Scale Computing Technology
Scale Computing’s HC3 and the ICOS architecture were designed to provide highly available, scalable compute and storage services while maintaining operational simplicity through highly intelligent software automation. ICOS puts intelligence and automation in the software layer and was designed to take advantage of low cost, easily replaceable and upgradable “commodity” hardware components including the virtualization capabilities built into modern CPU architectures. These attributes combine to create a flexible and complete “datacenter in a box,” with additional nodes being automatically “incorporated” into the cluster and failed hardware being expected, and easily replaced with minimal effort or disruption.

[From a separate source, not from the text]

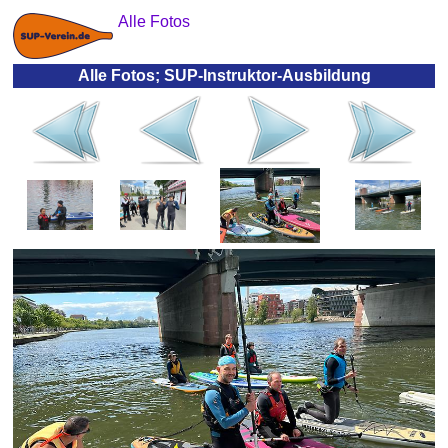
Alle Fotos
Alle Fotos; SUP-Instruktor-Ausbildung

HC3 and ICOS v4 are based on a 64-bit hardened and proven OS kernel – and leverage a mixture of proprietary and adapted open source components.
Cluster Formation
Once Scale Cluster nodes are racked, cabled and configured with physical network connectivity, the cluster formation process takes multiple nodes (currently 3, 4, 6 or 8) and logically bonds them together to act as a single coordinated system. Once a cluster is formed, it can be managed as a single system and all resources attached to each node are aggregated into a single managed pool of storage and compute resources.

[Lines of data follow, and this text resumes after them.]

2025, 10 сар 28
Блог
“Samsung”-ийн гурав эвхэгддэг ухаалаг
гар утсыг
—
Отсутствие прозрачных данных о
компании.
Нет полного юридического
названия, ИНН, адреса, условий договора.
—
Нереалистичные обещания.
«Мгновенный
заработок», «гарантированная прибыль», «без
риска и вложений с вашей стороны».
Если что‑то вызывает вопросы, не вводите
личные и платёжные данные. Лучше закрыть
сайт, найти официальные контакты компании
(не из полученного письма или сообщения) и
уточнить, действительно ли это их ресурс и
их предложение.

While each node has its own physical network identity and interfaces, the ability to move and place virtual machines on specific nodes plus the use of Virtual IP Addresses that are managed and migrated between nodes by the ICOS software, lets the HC3 intelligently balance compute and I/O load among nodes and network interfaces in the cluster, maximizing overall system performance.
Virtual Machine Creation
Creating a virtual machine is a simple process that is accomplished through the Scale Computing HC3 Manager web browser user interface. The added Virtualization tab allows the user to specify required and optional parameters for the virtual machine including:
- Number of virtual CPU cores
- RAM
- Number and size of virtual disks to create; and to
- Attach a virtual DVD/CD ISO image for installing an operating system.
Cluster Expansion
After the initial node expansion to a three node starter system, ICOS was designed to allow additional node pairs to be added to the cluster at any time. Joining a new node pair to the cluster automatically adds its storage to the storage pool increasing storage and compute capacity and I/O handing. For storage protocols, a new virtual IP address is created allowing the node to begin participating in storage protocol load balancing. If the nodes are capable of running virtual machines, they are added to the HC3 pool and available for new VMs or for existing VMs to be live migrated to distribute load. New node pairs can be of the same or different type or capacity as the existing nodes in the cluster, but must match each other. When adding nodes with storage resources to an existing cluster, ICOS does provide the capability to re-balance existing storage to utilize all the new resources of the cluster. This process will essentially move some blocks from the older nodes onto the newer nodes to achieve an equal distribution of data across cluster nodes and drives. Consult with Scale Computing technical support to determine if this is recommended based on the current utilization of the cluster. For HC3 Virtual Machines, it is simple to immediately “move” running virtual machines to the new node to take advantage of the new compute resources.